Jaki odsetek analfabetyzmu pozostawiła II RP w 1939? Dr Roland Łukasiewicz w publikacji Analfabetyzm wtórny, ekskluzja czy inkluzja społeczna podaje liczbę 20% dla roku 1938. Mało jednak prawdopodobne wydaje się, by w okresie 1931-1938 analfabetyzm zdołał spaść zaledwie o 3%. Należy tutaj wziąć pod uwagę nie tylko wysokie wydatki na oświatę w latach 30., ale i fakt, że kluczowa reforma edukacji, która przyczyniła się do likwidacji analfabetyzmu, była wdrażana już po dokonaniu obu spisów — reforma jędrzejewiczowska została przyjęta w roku 1932.

Łukasiewicz twierdzi poza tym, że wysoki analfabetyzm zawdzięczamy polityce zaborców, co jest tezą naciąganą, bo likwidacja analfabetyzmu była jak najbardziej w interesie państw zaborczych, gdyż ludność umiejąca czytać może chłonąć nie tylko przekaz polskiego kościoła, ale i propagandę prasy rządowej wydawanej dla Polaków.
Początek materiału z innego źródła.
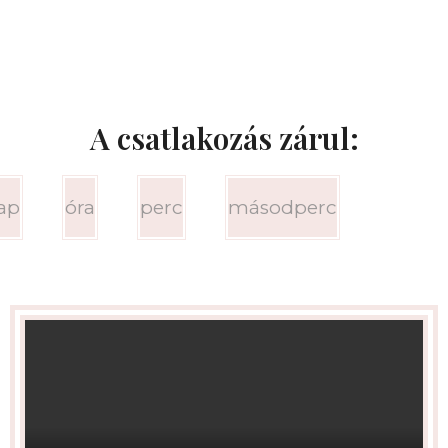
A csatlakozás zárul:
ap
óra
perc
másodperc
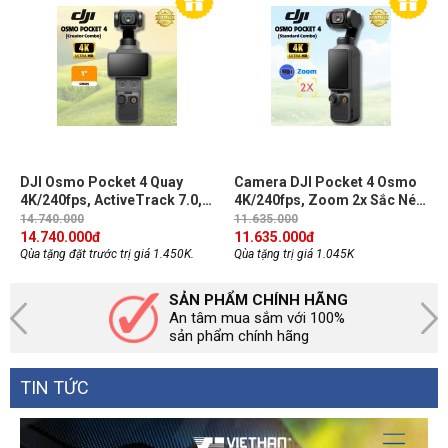
DJI Osmo Pocket 4 Quay
Camera DJI Pocket 4 Osmo
4K/240fps, ActiveTrack 7.0,
4K/240fps, Zoom 2x Sắc Nét,
Zoom 2x Sắc Nét, Gimbal 3
Chống Rung Mượt, Quay Vlog
14.740.000
11.635.000
Trục, Kết nối OsmoAudio
Review Sản Phẩmn CMOS 1-
14.740.000
đ
11.635.000
đ
(Creator Combo)
inch (Standard Combo)
Qùa tặng đặt trước trị giá 1.450K.
Qùa tặng trị giá 1.045K
SẢN PHẨM CHÍNH HÃNG
An tâm mua sắm với 100%
sản phẩm chính hãng
TIN TỨC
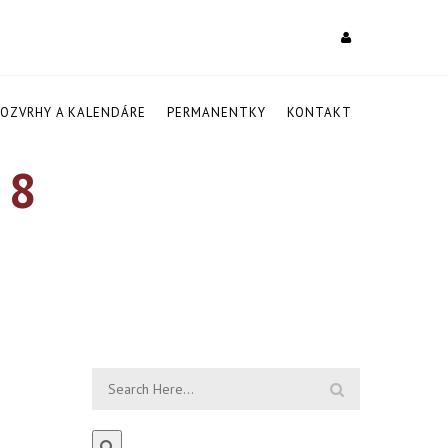
ROZVRHY A KALENDÁRE
PERMANENTKY
KONTAKT
 8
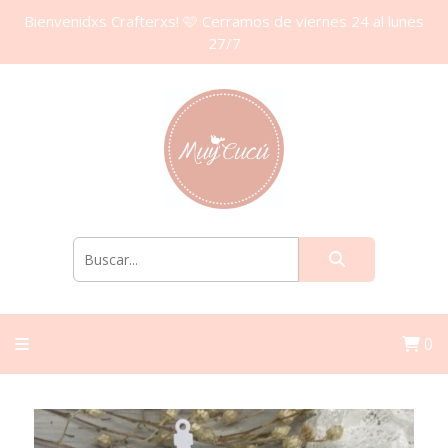
Bienvenidxs Crafterxs! 🩷 Cerramos de viernes 24 al lunes
27/7
0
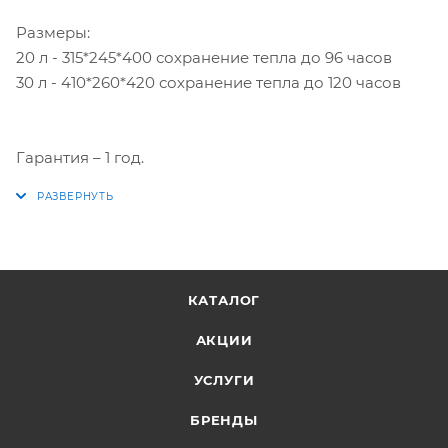
Размеры:
20 л - 315*245*400 сохранение тепла до 96 часов
30 л - 410*260*420 сохранение тепла до 120 часов
Гарантия – 1 год.
КАТАЛОГ
АКЦИИ
УСЛУГИ
БРЕНДЫ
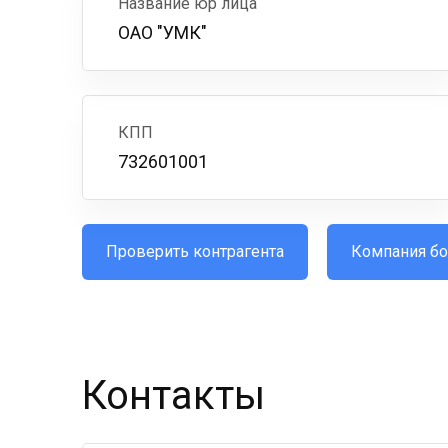
Название юр лица
ОАО "УМК"
КПП
732601001
Проверить контрагента
Компания бо
Контакты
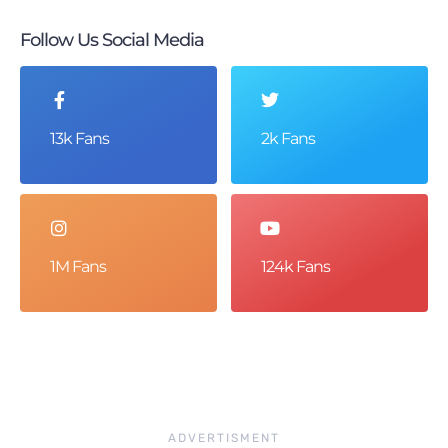
Follow Us Social Media
13k Fans
2k Fans
1M Fans
124k Fans
ADVERTISMENT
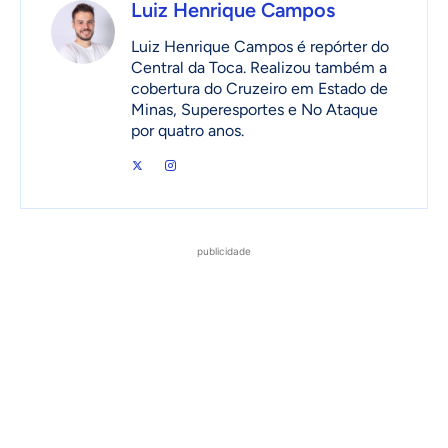
Luiz Henrique Campos
Luiz Henrique Campos é repórter do
Central da Toca. Realizou também a
cobertura do Cruzeiro em Estado de
Minas, Superesportes e No Ataque
por quatro anos.
publicidade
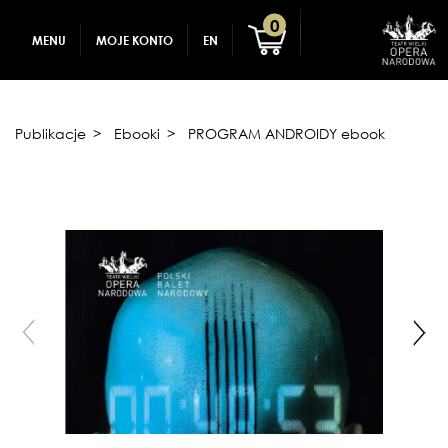
GADŻETY
REJESTRACJA
0
MENU
MOJE KONTO
EN
DLA DZIECI
ZALOGUJ
Publikacje
Ebooki
PROGRAM ANDROIDY ebook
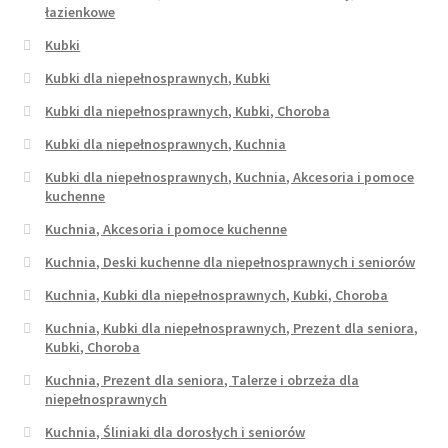
łazienkowe
Kubki
Kubki dla niepełnosprawnych, Kubki
Kubki dla niepełnosprawnych, Kubki, Choroba
Kubki dla niepełnosprawnych, Kuchnia
Kubki dla niepełnosprawnych, Kuchnia, Akcesoria i pomoce
kuchenne
Kuchnia, Akcesoria i pomoce kuchenne
Kuchnia, Deski kuchenne dla niepełnosprawnych i seniorów
Kuchnia, Kubki dla niepełnosprawnych, Kubki, Choroba
Kuchnia, Kubki dla niepełnosprawnych, Prezent dla seniora,
Kubki, Choroba
Kuchnia, Prezent dla seniora, Talerze i obrzeża dla
niepełnosprawnych
Kuchnia, Śliniaki dla dorosłych i seniorów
W zaborze pruskim analfabetyzm był niewielki, a i w innych zaborach realnie spadał. Jak podaje Rocznik Polski z 1917 pod redakcją Eugeniusza Romera, w 1897 w zaborze rosyjskim poziom analfabetyzmu wynosił 65-71%. W guberniach lubelskiej i kieleckiej wynosił wówczas ok. 70%. W roku 1916 dla guberni lubelskiej i kieleckiej spadł już do 57%. W roku 1910 w powiecie krakowskim wynosił ok. 20%.

Bliższa prawdy wydaje się zatem wielkość podana przez historyka dra Jana Wiśniewskiego — 15% w 1939.
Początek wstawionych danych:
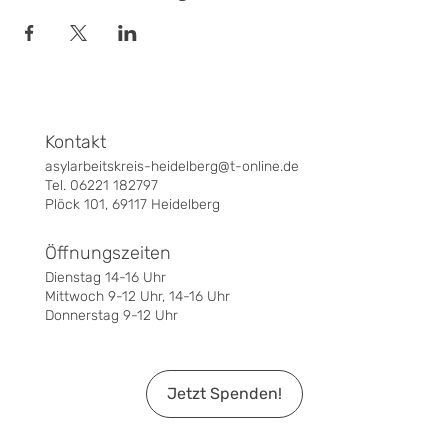
Kontakt
asylarbeitskreis-heidelberg@t-online.de
Tel. 06221 182797
Plöck 101, 69117 Heidelberg
Öffnungszeiten
Dienstag 14-16 Uhr
Mittwoch 9-12 Uhr, 14-16 Uhr
Donnerstag 9-12 Uhr
Jetzt Spenden!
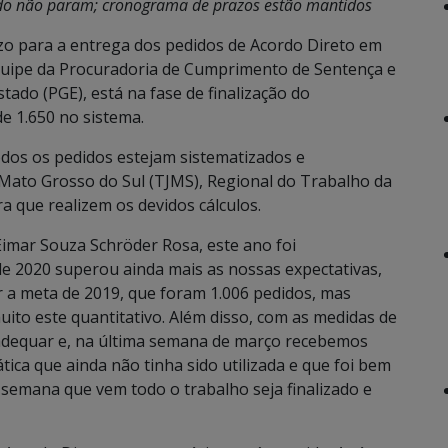
ado não param; cronograma de prazos estão mantidos
o para a entrega dos pedidos de Acordo Direto em
equipe da Procuradoria de Cumprimento de Sentença e
tado (PGE), está na fase de finalização do
e 1.650 no sistema.
odos os pedidos estejam sistematizados e
 Mato Grosso do Sul (TJMS), Regional do Trabalho da
a que realizem os devidos cálculos.
imar Souza Schröder Rosa, este ano foi
e 2020 superou ainda mais as nossas expectativas,
r a meta de 2019, que foram 1.006 pedidos, mas
ito este quantitativo. Além disso, com as medidas de
adequar e, na última semana de março recebemos
ica que ainda não tinha sido utilizada e que foi bem
 semana que vem todo o trabalho seja finalizado e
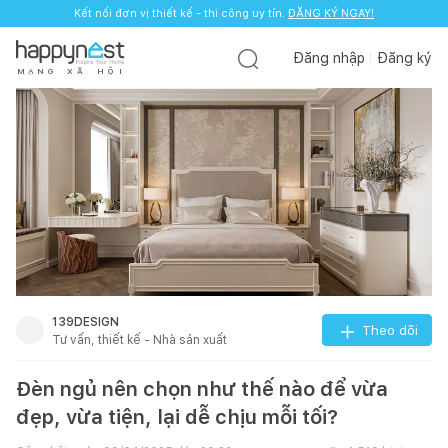
Kết nối đơn vị thiết kế - thi công uy tín.
ĐĂNG KÝ NGAY!
Đăng nhập
Đăng ký
M
Ạ
N
G
X
Ã
H
Ộ
I
139DESIGN
Theo dõi
Tư vấn, thiết kế - Nhà sản xuất
Đèn ngủ nên chọn như thế nào để vừa
đẹp, vừa tiện, lại dễ chịu mỗi tối?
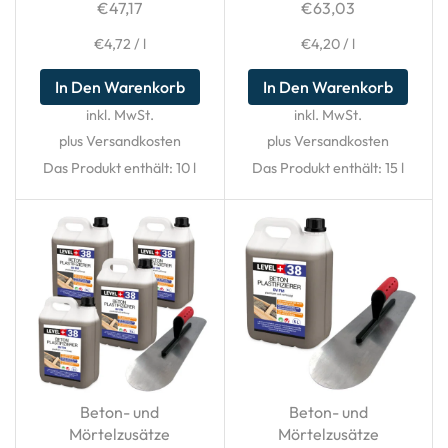
€
47,17
€
63,03
€
4,72
/
l
€
4,20
/
l
In Den Warenkorb
In Den Warenkorb
inkl. MwSt.
inkl. MwSt.
plus Versandkosten
plus Versandkosten
Das Produkt enthält: 10
l
Das Produkt enthält: 15
l
Beton- und
Beton- und
Mörtelzusätze
Mörtelzusätze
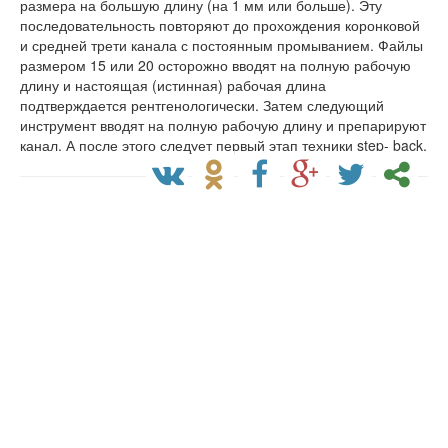
размера на большую длину (на 1 мм или больше). Эту
последовательность повторяют до прохождения коронковой
и средней трети канала с постоянным промыванием. Файлы
размером 15 или 20 осторожно вводят на полную рабочую
длину и настоящая (истинная) рабочая длина
подтверждается рентгенологически. Затем следующий
инструмент вводят на полную рабочую длину и препарируют
канал. А после этого следует первый этап техники step- back.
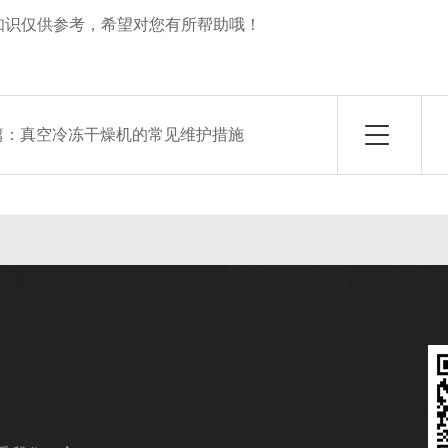
仅供参考，希望对您有所帮助哦！
篇：
真空冷冻干燥机的常见维护措施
Możemy zatem przyjąć, że w ciągu dwóch dekad młode państwo poskładane z trzech niemal zupełnie innych części zdołało zmniejszyć skalę analfabetyzmu z ok. 40% do ok. 15%, a zatem o 25 punktów procentowych.
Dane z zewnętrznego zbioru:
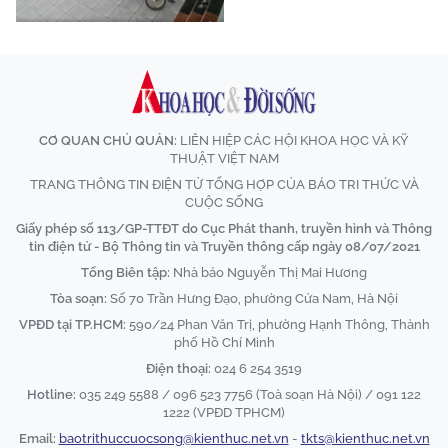
CƠ QUAN CHỦ QUẢN:
LIÊN HIỆP CÁC HỘI KHOA HỌC VÀ KỸ
THUẬT VIỆT NAM
TRANG THÔNG TIN ĐIỆN TỬ TỔNG HỢP CỦA BÁO TRI THỨC VÀ
CUỘC SỐNG
Giấy phép số 113/GP-TTĐT do Cục Phát thanh, truyền hình và Thông
tin điện tử - Bộ Thông tin và Truyền thông cấp ngày 08/07/2021
Tổng Biên tập:
Nhà báo Nguyễn Thị Mai Hương
Tòa soạn:
Số 70 Trần Hưng Đạo, phường Cửa Nam, Hà Nội
VPĐD tại TP.HCM:
590/24 Phan Văn Trị, phường Hạnh Thông, Thành
phố Hồ Chí Minh
Điện thoại:
024 6 254 3519
Hotline:
035 249 5588 / 096 523 7756 (Toà soạn Hà Nội) / 091 122
1222 (VPĐD TPHCM)
Email:
baotrithuccuocsong@kienthuc.net.vn
-
tkts@kienthuc.net.vn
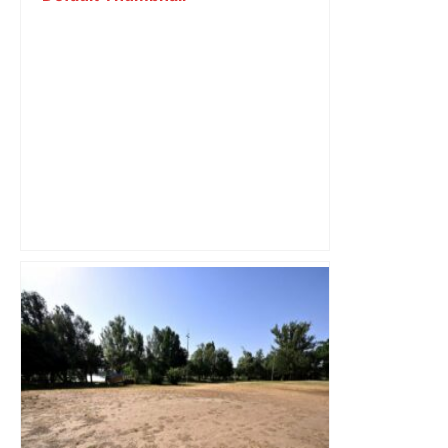
"C'est la reprise des bouchons et c'est
horrible", plus de 17 km de
ralentissements autour de Toulouse ce
jeudi matin, on vous donne les
secteurs à éviter – ladepeche.fr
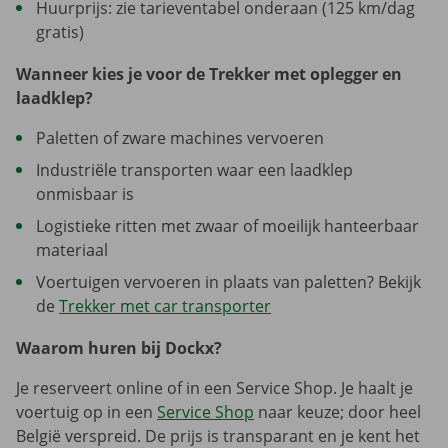
Huurprijs: zie tarieventabel onderaan (125 km/dag
gratis)
Wanneer kies je voor de Trekker met oplegger en
laadklep?
Paletten of zware machines vervoeren
Industriële transporten waar een laadklep
onmisbaar is
Logistieke ritten met zwaar of moeilijk hanteerbaar
materiaal
Voertuigen vervoeren in plaats van paletten? Bekijk
de
Trekker met car transporter
Waarom huren bij Dockx?
Je reserveert online of in een Service Shop. Je haalt je
voertuig op in een
Service Shop
naar keuze; door heel
België verspreid. De prijs is transparant en je kent het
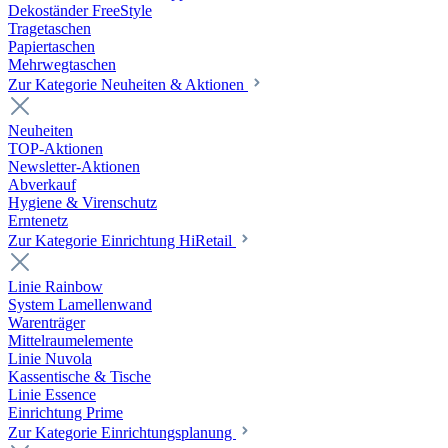
Dekoständer FreeStyle
Tragetaschen
Papiertaschen
Mehrwegtaschen
Zur Kategorie Neuheiten & Aktionen
Neuheiten
TOP-Aktionen
Newsletter-Aktionen
Abverkauf
Hygiene & Virenschutz
Erntenetz
Zur Kategorie Einrichtung HiRetail
Linie Rainbow
System Lamellenwand
Warenträger
Mittelraumelemente
Linie Nuvola
Kassentische & Tische
Linie Essence
Einrichtung Prime
Zur Kategorie Einrichtungsplanung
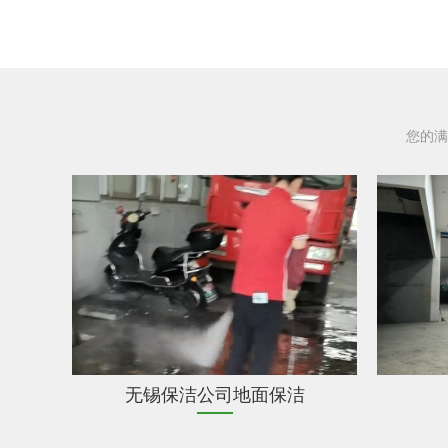
您的满
无锡保洁公司地面保洁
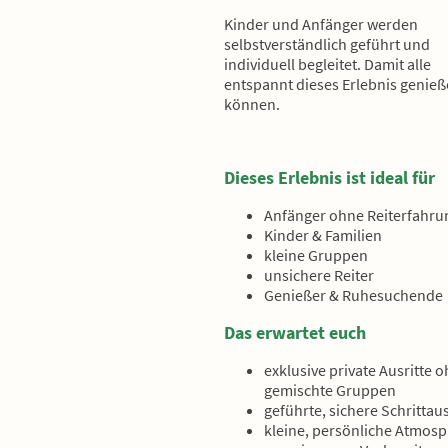
Kinder und Anfänger werden
selbstverständlich geführt und
individuell begleitet. Damit alle
entspannt dieses Erlebnis genie
können.
Dieses Erlebnis ist ideal für
Anfänger ohne Reiterfahru
Kinder & Familien
kleine Gruppen
unsichere Reiter
Genießer & Ruhesuchende
Das erwartet euch
exklusive private Ausritte 
gemischte Gruppen
geführte, sichere Schrittaus
kleine, persönliche Atmos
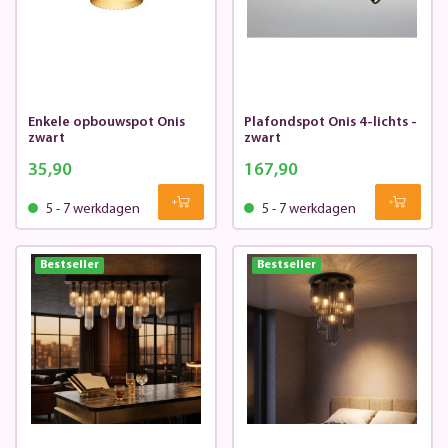
Enkele opbouwspot Onis
Plafondspot Onis 4-lichts -
zwart
zwart
35,90
167,90
5 - 7 werkdagen
5 - 7 werkdagen
Bestseller
Bestseller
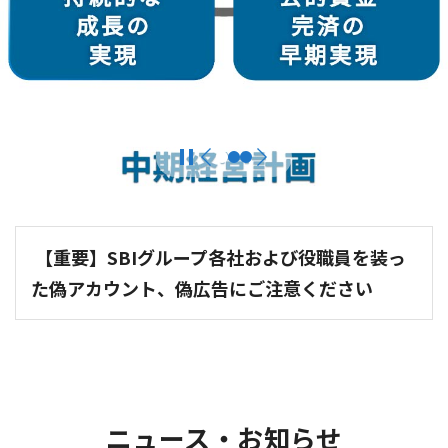
【重要】SBIグループ各社および役職員を装っ
た偽アカウント、偽広告にご注意ください
ニュース・お知らせ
Analfabetyzm wśród mniejszości

Trzeba jednak pamiętać, że nawet owe 15% analfabetów to nie był poziom analfabetyzmu wśród Polaków. II RP była państwem wielonarodowym, w którym Polacy stanowili 69% ludności, a odsetek analfabetyzmu przez cały czas zawyżały znakomicie mniejszości narodowe. I to nie tylko Ukraińcy czy Białorusini, ale i nawet Żydzi. Wbrew bowiem dzisiejszym stereotypom, analfabetyzm wśród Żydów był wyższy niż wśród samej ludności polskiej. Dr Janusz Błędowski podaje, iż w roku 1921 analfabetyzm wśród ludności żydowskiej wynosił 45%. Wśród osób wyznania mojżeszowego powyżej 15 lat odsetek ten wynosił wówczas 33,8% (w tym czasie wśród ogółu miejskiej ludności: 18,7%). Jak wskazuje Andrzej Paczkowski: „Ludność żydowska była znacznie gorzej wykształcona niż wynikałoby to z jej miejskiego i nierolniczego charakteru. Wprawdzie postęp w likwidacji analfabetyzmu był dość szybki, to jednak w 1931 r. jeszcze 13,9% mieszkańców miast nie umiało ani pisać, ani czytać." (Prasa żydowska w II Rzeczypospolitej).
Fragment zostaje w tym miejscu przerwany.